Rede von
Andrea
Lederer
- Parteizugehörigkeit zum Zeitpunkt der Rede:
(PDS)
- Letzte offizielle eingetragene Parteizugehörigkeit: (PDS)
Herr Präsident! Meine Damen und Herren! Am 3. Oktober 1995 jährt sich zum fünftenmal die staatliche Vereinigung Deutschlands. Zu Recht haben viele Menschen in den neuen Bundesländern immer wieder beklagt, daß ihnen im wahrsten Sinne des Wortes ohne Rücksicht auf Verluste einfach das westliche System übergestülpt wurde, daß es eben keine Vereinigung im Sinne einer gemeinsamen Verantwortung für Vergangenheit, Gegenwart und Zukunft war.
Die Veränderungen, die seit 1990 für die Menschen in den neuen Bundesländern eingetreten sind, sind höchst unterschiedlicher Natur. Sie haben positive und negative Erfahrungen gemacht. Für die Mehrheit der Bevölkerung in den alten Bundesländern hat es seit der Vereinigung dagegen nur nachteilige Entwicklungen gegeben.
Zunächst zu den neuen Bundesländern. Unstrittig ist, daß es dort inzwischen ein Maß an politischen Rechten und Freiheiten gibt, wie es in der DDR bis 1989 nicht vorstellbar war. Allerdings muß der Korrektheit halber hinzugefügt werden, Herr Gerhardt, daß diese zunehmenden politischen Rechte und Freiheiten von den Bürgerinnen und Bürgern der DDR bereits Ende 1989 erkämpft worden sind und nicht erst durch die Vereinigung am 3. Oktober 1990.

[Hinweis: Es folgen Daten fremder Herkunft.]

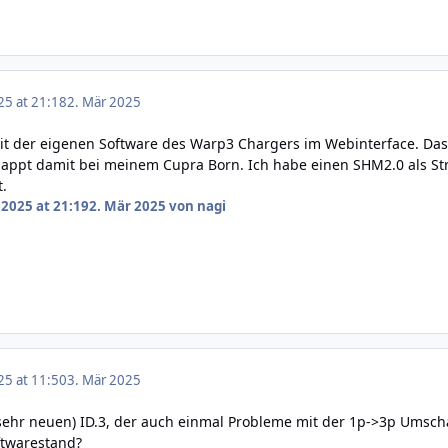
25 at 21:18
2. Mär 2025
it der eigenen Software des Warp3 Chargers im Webinterface. Das
ppt damit bei meinem Cupra Born. Ich habe einen SHM2.0 als Stro
t.
 2025 at 21:19
2. Mär 2025
von nagi
25 at 11:50
3. Mär 2025
sehr neuen) ID.3, der auch einmal Probleme mit der 1p->3p Umscha
ftwarestand?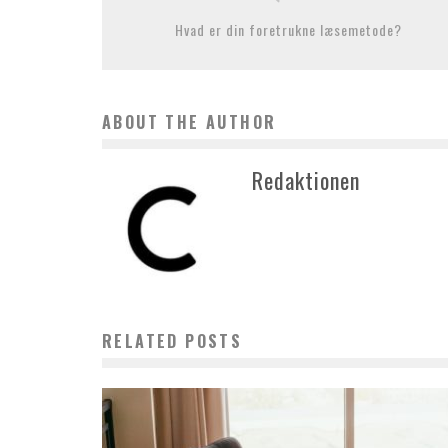
Hvad er din foretrukne læsemetode?
ABOUT THE AUTHOR
Redaktionen
RELATED POSTS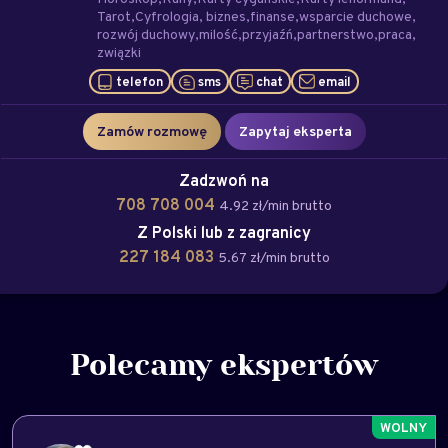
Tarot
Cyfrologia
biznes
finanse
wsparcie duchowe
rozwój duchowy
milość
przyjaźń
partnerstwo
praca
związki
telefon
sms
chat
email
Zamów rozmowę
Zapytaj eksperta
Zadzwoń na
708 708 004
4.92 zł/min brutto
Z Polski lub z zagranicy
227 184 083
5.67 zł/min brutto
Polecamy ekspertów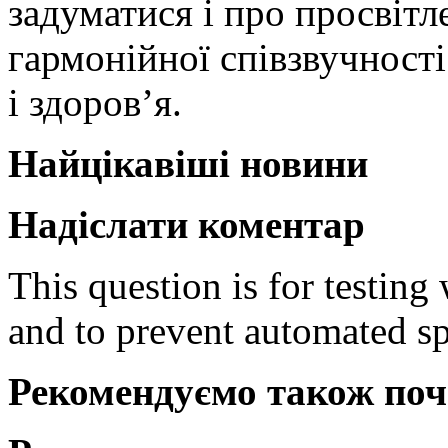
задуматися і про просвітл
гармонійної співзвучност
і здоров’я.
Найцікавіші новини
Надіслати коментар
This question is for testing
and to prevent automated s
Рекомендуємо також поч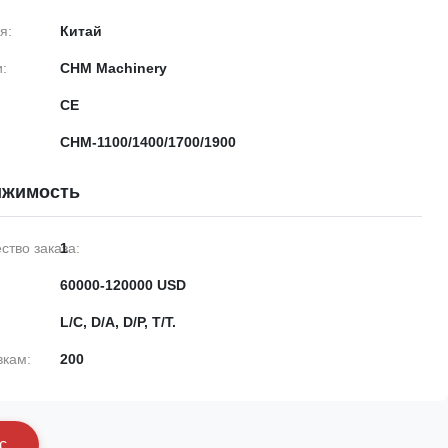
я:
Китай
:
CHM Machinery
CE
CHM-1100/1400/1700/1900
ижимость
тво заказа:
1
60000-120000 USD
L/C, D/A, D/P, T/T.
вкам:
200
с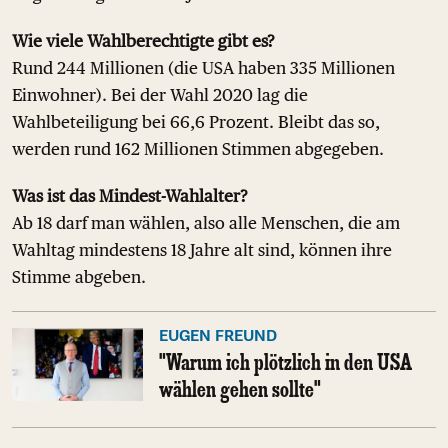
Wie viele Wahlberechtigte gibt es?
Rund 244 Millionen (die USA haben 335 Millionen
Einwohner). Bei der Wahl 2020 lag die
Wahlbeteiligung bei 66,6 Prozent. Bleibt das so,
werden rund 162 Millionen Stimmen abgegeben.
Was ist das Mindest-Wahlalter?
Ab 18 darf man wählen, also alle Menschen, die am
Wahltag mindestens 18 Jahre alt sind, können ihre
Stimme abgeben.
EUGEN FREUND
"Warum ich plötzlich in den USA
wählen gehen sollte"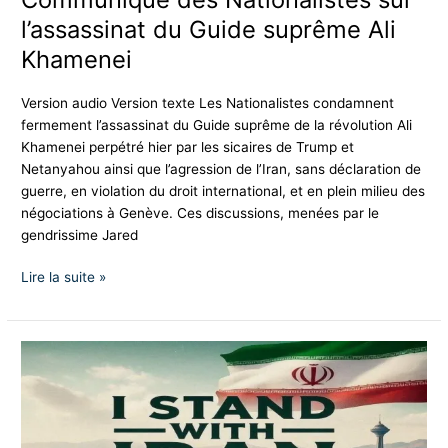
l’assassinat du Guide suprême Ali
Khamenei
Version audio Version texte Les Nationalistes condamnent
fermement l’assassinat du Guide suprême de la révolution Ali
Khamenei perpétré hier par les sicaires de Trump et
Netanyahou ainsi que l’agression de l’Iran, sans déclaration de
guerre, en violation du droit international, et en plein milieu des
négociations à Genève. Ces discussions, menées par le
gendrissime Jared
Lire la suite »
L’Iran
n’est
pas
notre
ennemi.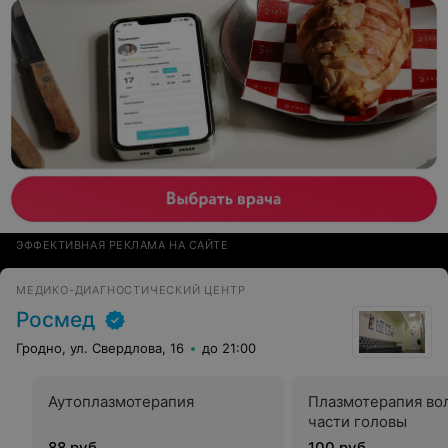
ЭФФЕКТИВНАЯ РЕКЛАМА НА САЙТЕ
МЕДИКО-ДИАГНОСТИЧЕСКИЙ ЦЕНТР
Росмед
Гродно, ул. Свердлова, 16
до 21:00
Аутоплазмотерапия
Плазмотерапия во
части головы
88 руб.
100 руб.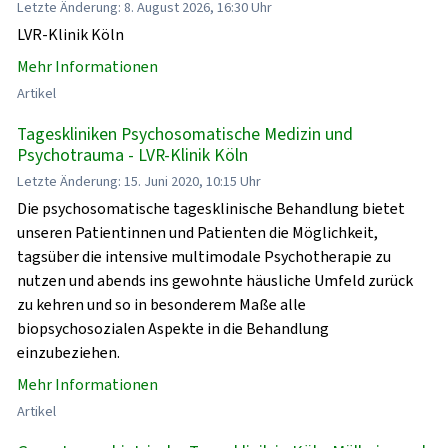
Letzte Änderung: 8. August 2026, 16:30 Uhr
LVR-Klinik Köln
Mehr Informationen
Artikel
Tageskliniken Psychosomatische Medizin und
Psychotrauma - LVR-Klinik Köln
Letzte Änderung: 15. Juni 2020, 10:15 Uhr
Die psychosomatische tagesklinische Behandlung bietet
unseren Patientinnen und Patienten die Möglichkeit,
tagsüber die intensive multimodale Psychotherapie zu
nutzen und abends ins gewohnte häusliche Umfeld zurück
zu kehren und so in besonderem Maße alle
biopsychosozialen Aspekte in die Behandlung
einzubeziehen.
Mehr Informationen
Artikel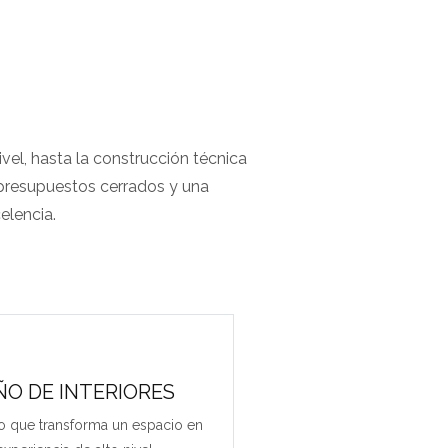
vel, hasta la construcción técnica
, presupuestos cerrados y una
elencia.
ÑO DE INTERIORES
cio que transforma un espacio en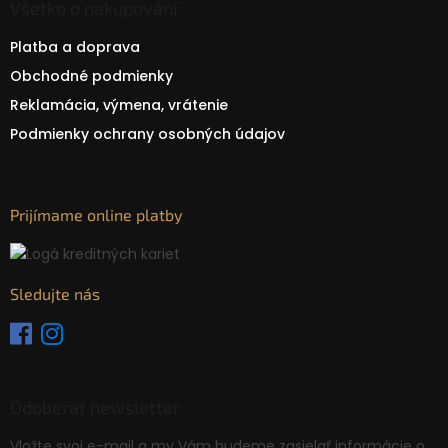
Všetko o nakupování
Platba a doprava
Obchodné podmienky
Reklamácia, výmena, vrátenie
Podmienky ochrany osobných údajov
Prijímame online platby
Sledujte nás
Odoberať newsletter
Vložte svoj e-mail a my Vám budeme zasielať informácie o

Aber die Vorzüge lassen sich auch gar nicht auf diese Frage reduzieren. Anerkannt werden muß, daß es inzwischen ein Angebot an Kunst, an Dienstleistungen und an Waren gibt, was ebenfalls bis 1989 so nicht vorstellbar war. Auf der Haben-Seite stehen darüber hinaus Infrastrukturentwicklungen von beachtlichem Ausmaß. Hierbei denke ich nicht nur an die Gestaltung von Stadtzentren, sondern auch an die Entwicklung von Telekommunikation in einem Umfang, wie ihn die DDR auch in Jahrzehnten nicht erreicht hätte.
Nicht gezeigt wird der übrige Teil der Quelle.